Upper mantle models from ‘pure-path’ dispersion data

Abstract

‘Pure-path’ phase and group velocities of mantle Rayleigh waves in combination with mantle Love wave velocities and worldwide averages of free oscillation data are used to derive upper mantle models with the smallest possible number of parameters. The shear-velocity solutions between the crust-mantle boundary and 400 km appear to be unique for an assumed set of averaging lengths, despite the fact that the density solutions are nonunique over the same depth interval. Oceanic models are characterized by a well-developed low-velocity zone. For the set of data used in this study, the thickness of the oceanic lithosphere proves to be a critical parameter that influences the density solutions. If the thickness of the lithosphere is 80 km or less, a reversal in density distribution is necessary to explain the data.
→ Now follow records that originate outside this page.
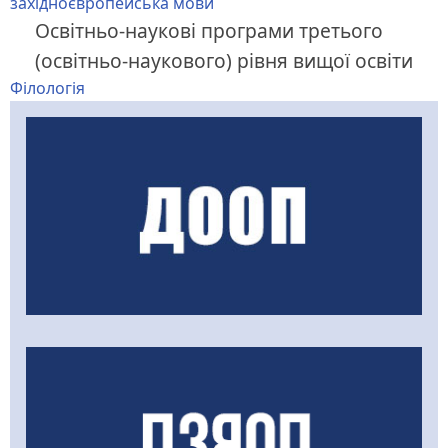
західноєвропейська мови
Освітньо-наукові програми третього
(освітньо-наукового) рівня вищої освіти
Філологія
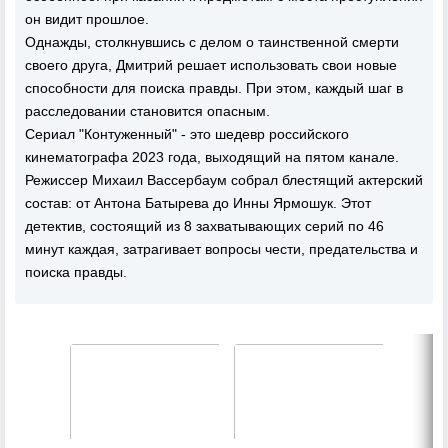
он видит прошлое.
Однажды, столкнувшись с делом о таинственной смерти
своего друга, Дмитрий решает использовать свои новые
способности для поиска правды. При этом, каждый шаг в
расследовании становится опасным.
Сериал "Контуженный" - это шедевр российского
кинематографа 2023 года, выходящий на пятом канале.
Режиссер Михаил Вассербаум собрал блестящий актерский
состав: от Антона Батырева до Инны Ярмошук. Этот
детектив, состоящий из 8 захватывающих серий по 46
минут каждая, затрагивает вопросы чести, предательства и
поиска правды.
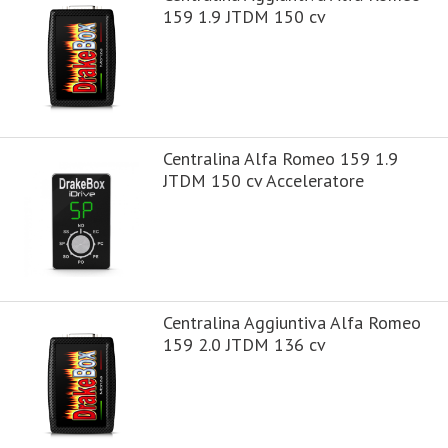
159 1.9 JTDM 150 cv
Centralina Alfa Romeo 159 1.9
JTDM 150 cv Acceleratore
Centralina Aggiuntiva Alfa Romeo
159 2.0 JTDM 136 cv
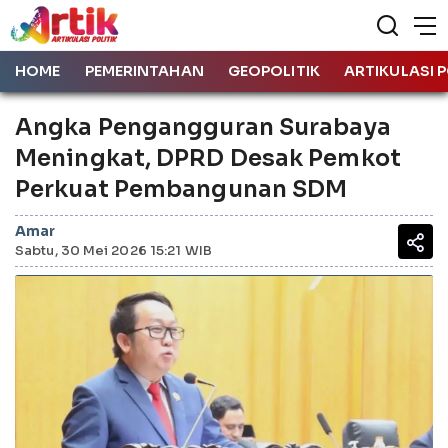
HOME
PEMERINTAHAN
GEOPOLITIK
ARTIKULASI P
Angka Pengangguran Surabaya
Meningkat, DPRD Desak Pemkot
Perkuat Pembangunan SDM
Amar
Sabtu, 30 Mei 2026 15:21 WIB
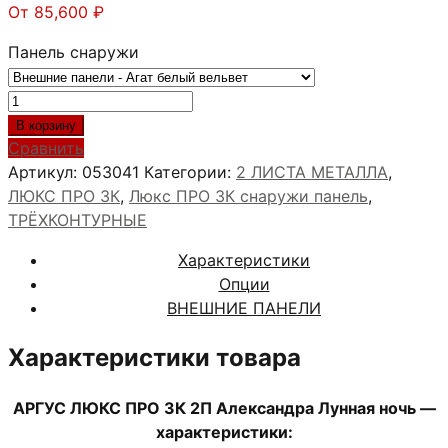
От
85,600
₽
Панель снаружи
Количество
товара
В корзину
АРГУС
Сравнить
ЛЮКС
Артикул:
053041
Категории:
2 ЛИСТА МЕТАЛЛА
,
ПРО
ЛЮКС ПРО 3К
,
Люкс ПРО 3К снаружи панель
,
3К
ТРЁХКОНТУРНЫЕ
2П
Характеристики
Александра
Опции
Лунная
ВНЕШНИЕ ПАНЕЛИ
ночь
Характеристики товара
АРГУС ЛЮКС ПРО 3К 2П Александра Лунная ночь —
характеристики:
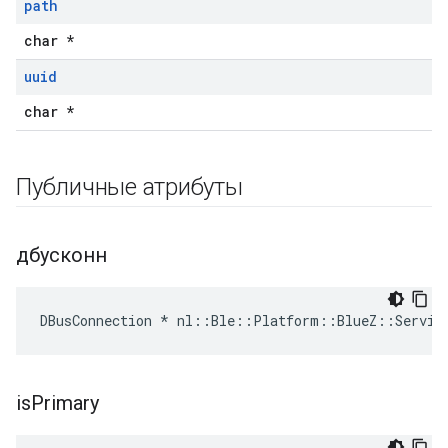
path
char *
uuid
char *
Публичные атрибуты
дбусконн
DBusConnection * nl::Ble::Platform::BlueZ::Servic
is
Primary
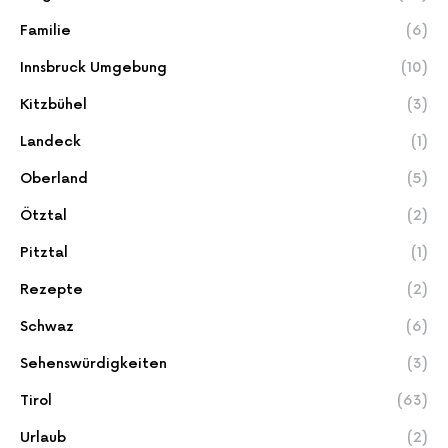
Familie
(6)
Innsbruck Umgebung
(10)
Kitzbühel
(3)
Landeck
(1)
Oberland
(5)
Ötztal
(2)
Pitztal
(1)
Rezepte
(2)
Schwaz
(6)
Sehenswürdigkeiten
(3)
Tirol
(63)
Urlaub
(2)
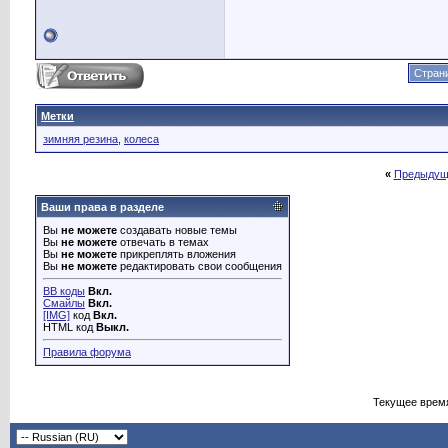
Страни
Метки
зимняя резина
,
колеса
«
Предыдущ
Ваши права в разделе
Вы
не можете
создавать новые темы
Вы
не можете
отвечать в темах
Вы
не можете
прикреплять вложения
Вы
не можете
редактировать свои сообщения
BB коды
Вкл.
Смайлы
Вкл.
[IMG]
код
Вкл.
HTML код
Выкл.
Правила форума
Текущее врем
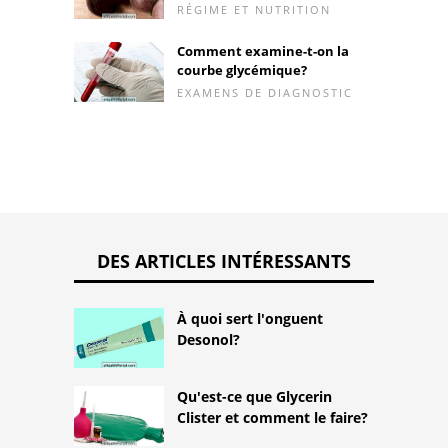
RÉGIME ET NUTRITION
Comment examine-t-on la
courbe glycémique?
EXAMENS DE DIAGNOSTIC
DES ARTICLES INTÉRESSANTS
À quoi sert l'onguent
Desonol?
Qu'est-ce que Glycerin
Clister et comment le faire?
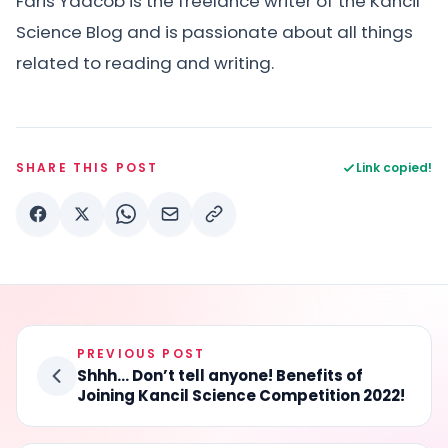
Faris Yaacob is the freelance writer of the Kancil
Science Blog and is passionate about all things
related to reading and writing.
SHARE THIS POST
Link copied!
PREVIOUS POST
Shhh… Don’t tell anyone! Benefits of
Joining Kancil Science Competition 2022!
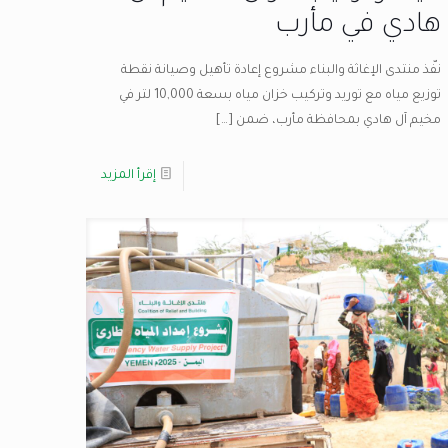
هادي في مأرب
نفّذ منتدى الإغاثة والبناء مشروع إعادة تأهيل وصيانة نقطة
توزيع مياه مع توريد وتركيب خزان مياه بسعة 10,000 لتر في
مخيم آل هادي بمحافظة مأرب، ضمن
[…]
إقرأ المزيد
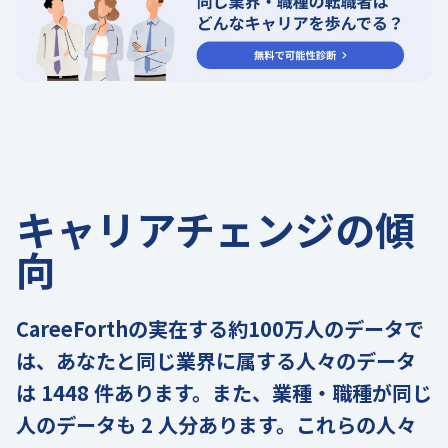
キャリアチェンジの傾
向
CareeForthの実在する約100万人のデータで
は、あなたと同じ業界に属する人々のデータ
は 1448 件あります。また、業種・職種が同じ
人のデータも 2 人分あります。これらの人々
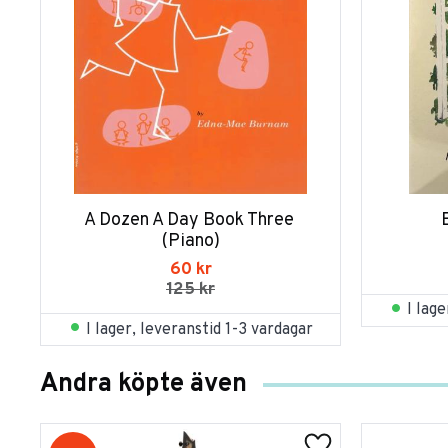
A Dozen A Day Book Three 
(Piano)
60
kr
125
kr
I lag
I lager, leveranstid 1-3 vardagar
Andra köpte även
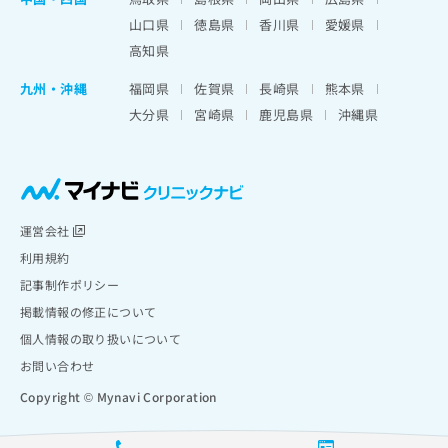
山口県
徳島県
香川県
愛媛県
高知県
九州・沖縄
福岡県
佐賀県
長崎県
熊本県
大分県
宮崎県
鹿児島県
沖縄県
運営会社
利用規約
記事制作ポリシー
掲載情報の修正について
個人情報の取り扱いについて
お問い合わせ
Copyright © Mynavi Corporation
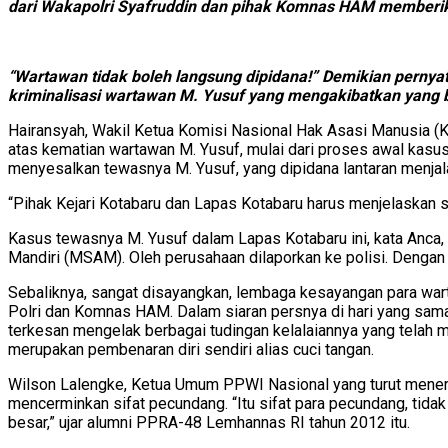
dari Wakapolri Syafruddin dan pihak Komnas HAM memberika
“Wartawan tidak boleh langsung dipidana!” Demikian pernya
kriminalisasi wartawan M. Yusuf yang mengakibatkan yang 
Hairansyah, Wakil Ketua Komisi Nasional Hak Asasi Manusia 
atas kematian wartawan M. Yusuf, mulai dari proses awal kasu
menyesalkan tewasnya M. Yusuf, yang dipidana lantaran menja
“Pihak Kejari Kotabaru dan Lapas Kotabaru harus menjelaskan s
Kasus tewasnya M. Yusuf dalam Lapas Kotabaru ini, kata Anca, 
Mandiri (MSAM). Oleh perusahaan dilaporkan ke polisi. Dengan
Sebaliknya, sangat disayangkan, lembaga kesayangan para war
Polri dan Komnas HAM. Dalam siaran persnya di hari yang sama
terkesan mengelak berbagai tudingan kelalaiannya yang telah 
merupakan pembenaran diri sendiri alias cuci tangan.
Wilson Lalengke, Ketua Umum PPWI Nasional yang turut meneri
mencerminkan sifat pecundang. “Itu sifat para pecundang, tidak
besar,” ujar alumni PPRA-48 Lemhannas RI tahun 2012 itu.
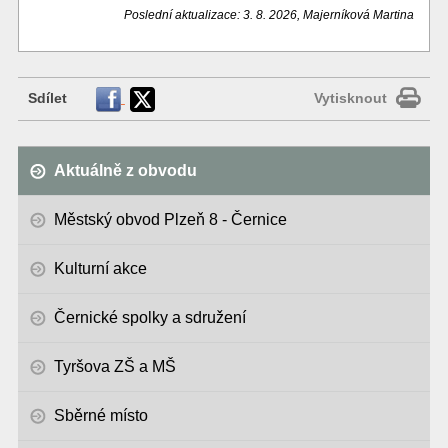
Poslední aktualizace: 3. 8. 2026, Majerníková Martina
Sdílet
Vytisknout
Aktuálně z obvodu
Městský obvod Plzeň 8 - Černice
Kulturní akce
Černické spolky a sdružení
Tyršova ZŠ a MŠ
Sběrné místo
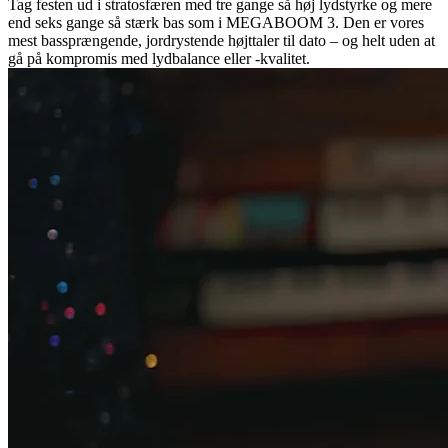
Tag festen ud i stratosfæren med tre gange så høj lydstyrke og mere
end seks gange så stærk bas som i MEGABOOM 3. Den er vores
mest bassprængende, jordrystende højttaler til dato – og helt uden at
gå på kompromis med lydbalance eller -kvalitet.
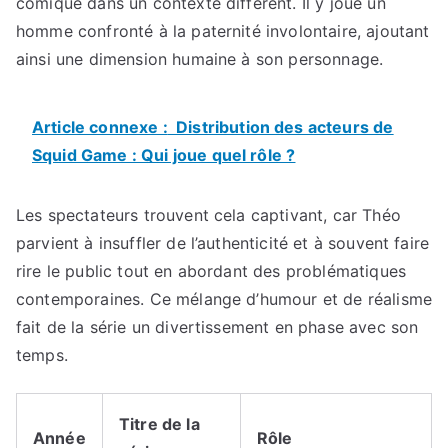
comique dans un contexte différent. Il y joue un
homme confronté à la paternité involontaire, ajoutant
ainsi une dimension humaine à son personnage.
Article connexe :
Distribution des acteurs de
Squid Game : Qui joue quel rôle ?
Les spectateurs trouvent cela captivant, car Théo
parvient à insuffler de l’authenticité et à souvent faire
rire le public tout en abordant des problématiques
contemporaines. Ce mélange d’humour et de réalisme
fait de la série un divertissement en phase avec son
temps.
Titre de la
Année
Rôle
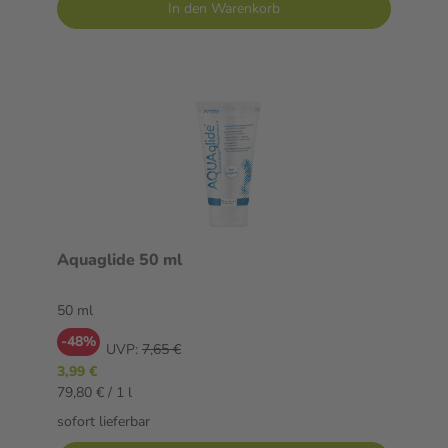
In den Warenkorb
Aquaglide 50 ml
50 ml
-48%
UVP:
7,65 €
3,99 €
79,80 € / 1 l
sofort lieferbar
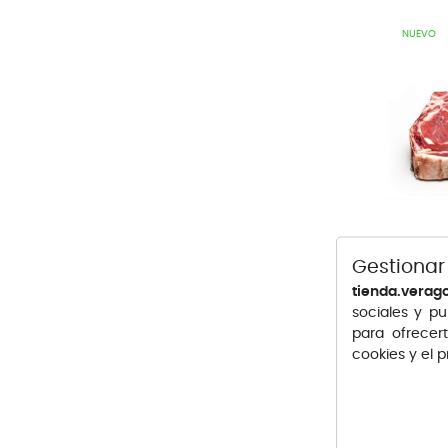
NUEVO
Gestionar
CHULETÓN 
tienda.verag
Precio
28,20 €
sociales y pu
para ofrecer
cookies y el 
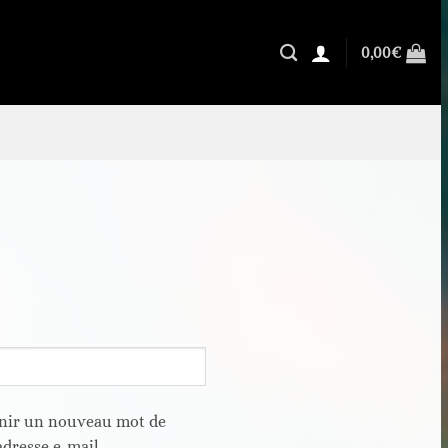
0,00
€
inir un nouveau mot de
adresse e-mail.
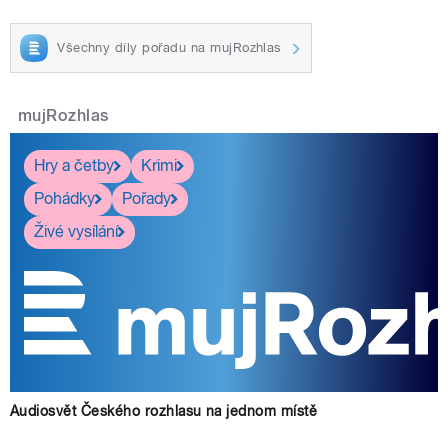
Všechny díly pořadu na mujRozhlas
mujRozhlas
Hry a četby
Krimi
Pohádky
Pořady
Živé vysílání
Audiosvět Českého rozhlasu na jednom místě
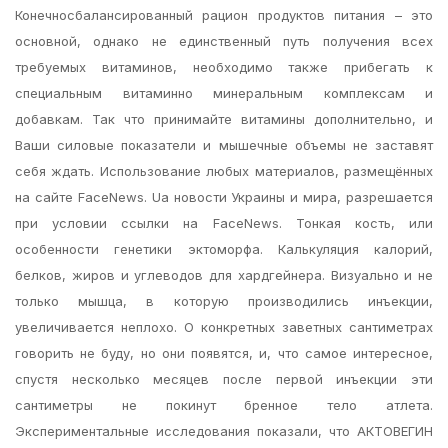
Конечносбалансированный рацион продуктов питания – это
основной, однако не единственный путь получения всех
требуемых витаминов, необходимо также прибегать к
специальным витаминно минеральным комплексам и
добавкам. Так что принимайте витамины дополнительно, и
Ваши силовые показатели и мышечные объемы не заставят
себя ждать. Использование любых материалов, размещённых
на сайте FaceNews. Ua новости Украины и мира, разрешается
при условии ссылки на FaceNews. Тонкая кость, или
особенности генетики эктоморфа. Калькуляция калорий,
белков, жиров и углеводов для хардгейнера. Визуально и не
только мышца, в которую производились инъекции,
увеличивается неплохо. О конкретных заветных сантиметрах
говорить не буду, но они появятся, и, что самое интересное,
спустя несколько месяцев после первой инъекции эти
сантиметры не покинут бренное тело атлета.
Экспериментальные исследования показали, что АКТОВЕГИН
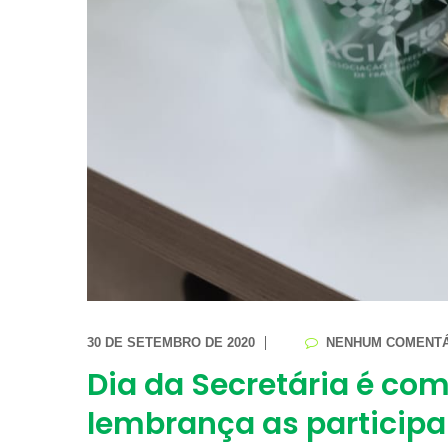
30 DE SETEMBRO DE 2020
NENHUM COMENTÁ
Dia da Secretária é c
lembrança as participa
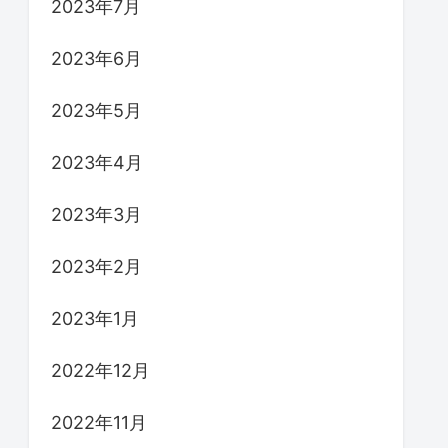
2023年7月
2023年6月
2023年5月
2023年4月
2023年3月
2023年2月
2023年1月
2022年12月
2022年11月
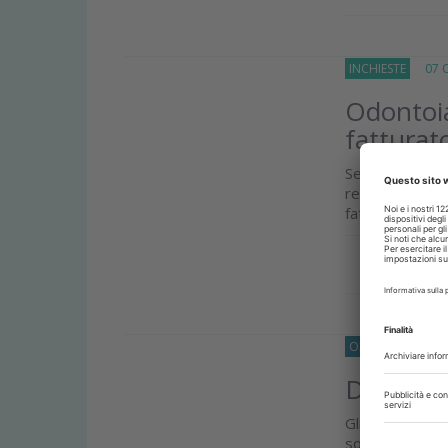
INCHIESTE
07 Ot
Odontoia
fatturato
Secondo i dati
reddito tra gl
fatturare di più
Approfond
O33
INCHIESTE
Dati ISA
Gli studi mon
solamente le so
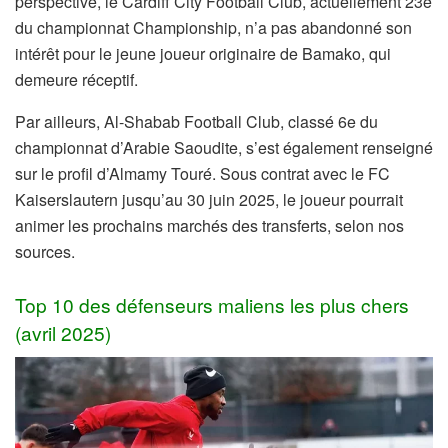
perspective, le Cardiff City Football Club, actuellement 23e
du championnat Championship, n’a pas abandonné son
intérêt pour le jeune joueur originaire de Bamako, qui
demeure réceptif.
Par ailleurs, Al-Shabab Football Club, classé 6e du
championnat d’Arabie Saoudite, s’est également renseigné
sur le profil d’Almamy Touré. Sous contrat avec le FC
Kaiserslautern jusqu’au 30 juin 2025, le joueur pourrait
animer les prochains marchés des transferts, selon nos
sources.
Top 10 des défenseurs maliens les plus chers
(avril 2025)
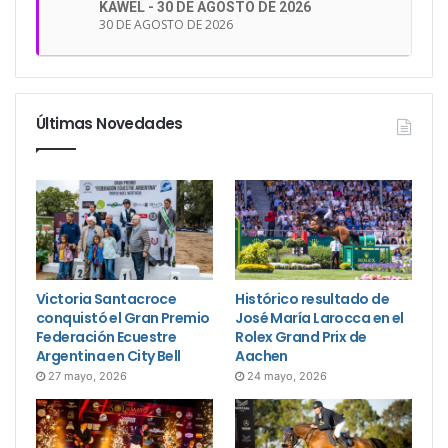
KAWEL - 30 DE AGOSTO DE 2026
30 DE AGOSTO DE 2026
Últimas Novedades
Victoria Santacroce
Histórico resultado de
conquistó el Gran Premio
José María Larocca en el
Federación Ecuestre
Rolex Grand Prix de
Argentina en City Bell
Aachen
27 mayo, 2026
24 mayo, 2026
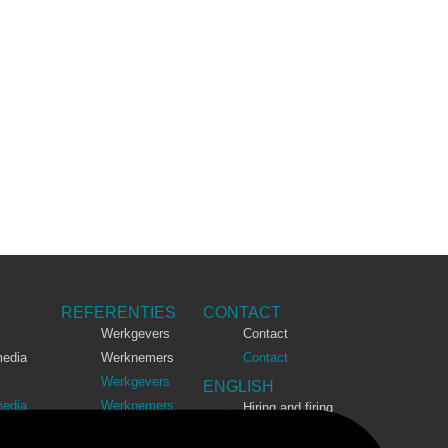
REFERENTIES
CONTACT
Werkgevers
Contact
media
Werknemers
Contact
Werkgevers
ENGLISH
media
Werknemers
Hiring and firing
employees in the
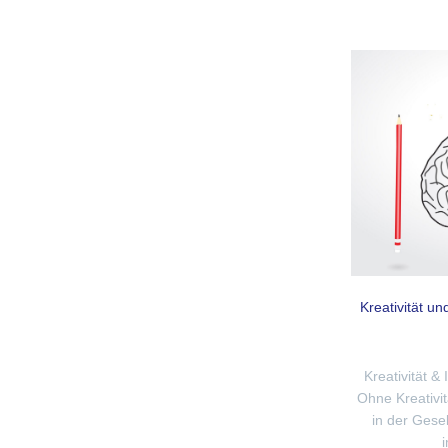
Kreativität un
Kreativität &
Ohne Kreativi
in der Gese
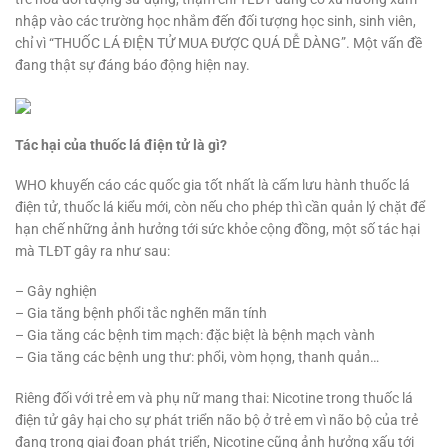
nhập vào các trường học nhắm đến đối tượng học sinh, sinh viên,
chỉ vì “THUỐC LÁ ĐIỆN TỬ MUA ĐƯỢC QUÁ DỄ DÀNG”. Một vấn đề
đang thật sự đáng báo động hiện nay.
Tác hại của thuốc lá điện tử là gì?
WHO khuyến cáo các quốc gia tốt nhất là cấm lưu hành thuốc lá
điện tử, thuốc lá kiểu mới, còn nếu cho phép thì cần quản lý chặt để
hạn chế những ảnh hưởng tới sức khỏe cộng đồng, một số tác hại
mà TLĐT gây ra như sau:
– Gây nghiện
– Gia tăng bệnh phổi tắc nghẽn mãn tính
– Gia tăng các bệnh tim mạch: đặc biệt là bệnh mạch vành
– Gia tăng các bệnh ung thư: phổi, vòm họng, thanh quản…
Riêng đối với trẻ em và phụ nữ mang thai: Nicotine trong thuốc lá
điện tử gây hại cho sự phát triển não bộ ở trẻ em vì não bộ của trẻ
đang trong giai đoạn phát triển, Nicotine cũng ảnh hưởng xấu tới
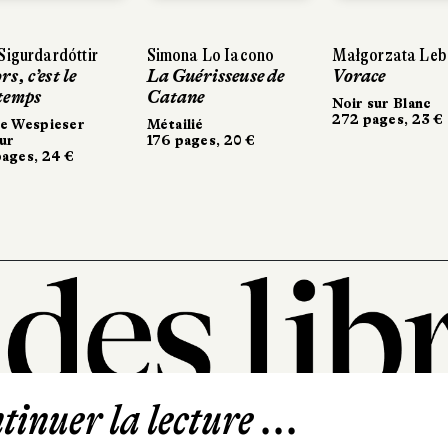
ttir
ttir
Simona Lo Iacono
Simona Lo Iacono
Małgorzata Lebda
Małgorzata Lebda
e
e
La Guérisseuse de
La Guérisseuse de
Vorace
Vorace
Catane
Catane
Noir sur Blanc
Noir sur Blanc
272 pages, 23 €
272 pages, 23 €
er
er
Métailié
Métailié
176 pages, 20 €
176 pages, 20 €
€
inuer la lecture ...
101, rue Saint-Lazare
If the thickness is 100 km or greater, the densities between 10 and 400 km can be represented by a single average value. The shield data do not require a low-velocity channel when the velocity in the lid is 4.60 km/sec or less, but they do require a low-velocity channel for higher Sn velocities. The characteristic feature of tectonic models is high shear velocity between 200 and 400 km (>4.80 km/sec). This feature could be explained by the thrust of oceanic lithosphere under tectonic regions.